Chitika’s Study of Mobile Ad Click Through Rate
Dreadfully Draws the Wrong Conclusion

Last week Chitika, an online advertising network, released a study of mobile vs. non-mobile click through rates on their advertising units. You can read their press release about the study here.

Based on 92 million ads shown (1.3 million of them seen with mobile browsers) they reported that the desktop ads got a click through rate of 0.83%, while the “mobile ads” as a whole pulled a mere 0.48%.

I added the quotes on the words “mobile ads” because these were not mobile ads at all. Rather these were the exact same ads that were built for desktop computers but shown on mobile devices.

The conclusion drawn by Chitika and dozens of bloggers and writers who covered the story is that mobile ads don’t get the same click through response as desktop ads.

Here’s the flaw in the logic of this…

The Chitika study actually reveals that mobile users are not likely to click on desktop ads shown on their mobile device. That is an entirely different thing than saying that mobile users are not clicking on mobile ads.

These are different devices and require different strategies. You cannot simply force desktop ads onto mobile devices and then cry out that no one is clicking on them. It doesn’t make sense.

That would be like airing an audio only ad created for radio on TV and then claiming that radio ads don’t work as well as television commercials. Or like running a black and white ad designed for newspaper in a four color glossy magazine and stating that newspaper ads don’t work as well as magazine ads.

Mobile and desktop Internet use is completely different. Mobile advertising is not just desktop advertising made smaller. Mobile advertising is a different media channel than Internet advertising.

What the Chitika study really taught us is not that mobile users don’t click on ads, but that mobile users require ads specifically created for mobile use in order to click on them.


  1. Great points Kim and it’s very important to continue evangelizing this.

    There’s great hesitancy about clicking on mobile banner and application ads because consumers are getting poor “post click” experiences. More often than not they end up on full web pages or data collection forms that don’t enable the right (or any!) consumer response.

    Including the ad itself, marketers need to step up and consider the entire mobile consumer experience, making sure that their content looks good on the majority of devices, is easy for users to access, and is well-integrated with existing online content.

  2. Kim,

    Your conclusion is completely correct that mobile is different. I can’t believe how niave this study is.

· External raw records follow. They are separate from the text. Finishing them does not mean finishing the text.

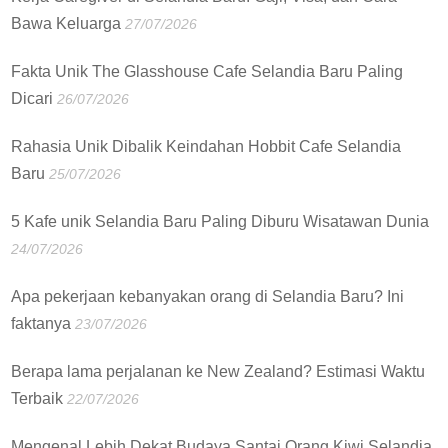
Bawa Keluarga
27/07/2026
Fakta Unik The Glasshouse Cafe Selandia Baru Paling
Dicari
26/07/2026
Rahasia Unik Dibalik Keindahan Hobbit Cafe Selandia
Baru
25/07/2026
5 Kafe unik Selandia Baru Paling Diburu Wisatawan Dunia
24/07/2026
Apa pekerjaan kebanyakan orang di Selandia Baru? Ini
faktanya
23/07/2026
Berapa lama perjalanan ke New Zealand? Estimasi Waktu
Terbaik
22/07/2026
Mengenal Lebih Dekat Budaya Santai Orang Kiwi Selandia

I too have used the analogy of Radio not translating well to TV.

    A couple of links to posts that I have made on mobile approach and mobile advertising.

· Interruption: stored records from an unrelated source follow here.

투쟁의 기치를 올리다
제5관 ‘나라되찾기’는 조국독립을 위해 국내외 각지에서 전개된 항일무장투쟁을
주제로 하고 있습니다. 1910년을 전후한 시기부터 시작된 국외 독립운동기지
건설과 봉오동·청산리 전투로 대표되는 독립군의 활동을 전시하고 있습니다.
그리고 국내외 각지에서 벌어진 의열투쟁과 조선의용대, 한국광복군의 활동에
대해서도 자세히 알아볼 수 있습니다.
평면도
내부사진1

    Mobile local: the value, the players, the potential winners:

    Mobile advertising needs to recognise communication and social aspects:


  3. Right on the money… interestingly, isn’t web (computer-based) advertising Chitika’s business? Data can be positioned in a number of ways to tell what ever message one wants, but this is clearly a poor position of these results. It’s reminiscent of the early days of the web when clients took their print brochure and reproduced it exactly online and wondered why people weren’t reading the entire thing. Duh!